Mr SPEAKER (Hon John McLeay

Order! The honorable member will withdraw that remark.


Mr UREN - I withdraw the remark. The honorable member for Perth (Mr. Chaney) mentioned earlier in the evening that drink was an economic condition. I am well aware that it is an economic condition, and in New South Wales it has been found that because of extended trading hours the family unit is obliged to go without certain essentials. Unfortunately, some men are weak and drink that extra quantity during the extended hours. There are many views for and against the extension of drinking facilities at airports. The travellers will not gain very much of an advantage because in most cases travellers want a drink only when they are fog-bound at some airport.

Let us discuss the position as it exists in New South Wales. The honorable member for Chisholm (Sir Wilfrid Kent Hughes) has said that if liquor is sold at airports it will be sold only within certain hours. Will that mean that on Sundays the bar will not be open to air travellers? Travellers overseas can get a drink on Sundays. Will the same position apply here? The honorable member for Perth has said that only six or seven persons were drinking at the Perth airport at the one time. If you go on a Sunday to any hotel outside the 20-mile limit from Sydney, you have to line up two or three deep to get to the bar.


Mr Wight - Are you a frequent visitor to those hotels? You seem to know all about them.


Mr UREN - The honorable member is a very smart and smug individual. I am not a drinker, but I have no objection to other people taking liquor if they wish to do so. At the recent referendum in New South Wales I voted for the extension of hotel trading hours. I now regret that I did so. I am very proud of the opposition that the Australian Labour Party has raised to this bill because I cannot see that the extension of drinking facilities at airports will be in the best interests of the people of Australia.
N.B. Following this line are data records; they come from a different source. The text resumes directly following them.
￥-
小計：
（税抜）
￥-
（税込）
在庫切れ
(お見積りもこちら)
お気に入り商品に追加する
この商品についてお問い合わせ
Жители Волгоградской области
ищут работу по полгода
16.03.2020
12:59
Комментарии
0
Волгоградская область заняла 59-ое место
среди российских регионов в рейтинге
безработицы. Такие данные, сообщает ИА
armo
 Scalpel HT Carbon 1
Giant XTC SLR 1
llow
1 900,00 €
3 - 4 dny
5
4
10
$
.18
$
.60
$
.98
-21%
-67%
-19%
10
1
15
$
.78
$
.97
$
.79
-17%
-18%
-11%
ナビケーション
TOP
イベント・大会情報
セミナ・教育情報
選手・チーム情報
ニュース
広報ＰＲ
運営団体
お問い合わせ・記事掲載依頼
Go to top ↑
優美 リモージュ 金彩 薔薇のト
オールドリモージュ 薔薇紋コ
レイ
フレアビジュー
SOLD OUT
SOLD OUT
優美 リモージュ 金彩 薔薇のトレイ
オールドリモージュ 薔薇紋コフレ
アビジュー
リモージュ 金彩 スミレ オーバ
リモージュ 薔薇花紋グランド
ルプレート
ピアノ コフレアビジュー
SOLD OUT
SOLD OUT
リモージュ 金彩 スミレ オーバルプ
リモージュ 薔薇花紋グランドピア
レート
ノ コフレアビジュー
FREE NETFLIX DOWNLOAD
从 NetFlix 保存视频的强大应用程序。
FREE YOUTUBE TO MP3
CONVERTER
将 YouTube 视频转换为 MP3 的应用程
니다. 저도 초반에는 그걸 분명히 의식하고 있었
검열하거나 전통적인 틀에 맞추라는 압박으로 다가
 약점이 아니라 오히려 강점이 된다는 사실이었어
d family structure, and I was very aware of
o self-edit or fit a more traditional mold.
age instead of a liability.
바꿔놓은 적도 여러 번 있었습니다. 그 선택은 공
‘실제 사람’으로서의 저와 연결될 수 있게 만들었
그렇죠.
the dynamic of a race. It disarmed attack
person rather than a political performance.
I think it was the honorable member for Chisholm who raised the issue of the Commonwealth's powers in this matter. I should like the Minister for Defence (Mr. Townley) who is at the table to inform me what the trading hours will be.


Mr Townley - They will be exactly the same as in the respective States.


Mr UREN - The Minister will have plenty of opportunity to reply to me later. Clause 10 of the bill provides that businesses at airports will be covered by the State health regulations, but no mention is made of any restriction of trading hours. Recently shop trading hours in the Australian Capital Territory were extended and this has had a detrimental effect on the nearby town of Queanbeyan, which is in New South Wales. A great deal of chaos has been created by this law of the jungle - the more you get the more you want.


Mr Buchanan - There is no chaos. The people want extended shopping hours.


Mr UREN - The honorable member does not know what he is talking about. I worked in the retail trade for many years in an executive capacity. I was employed by Woolworths at Lithgow, and for the four yea's while I was there we worked a five-day week. The people had a certain amount of money to spend and they spent it during those five days and were quite happy about it. But when the extended drinking hours came into operation, less money started to flow into the shops and consequently they wanted extended trading hours.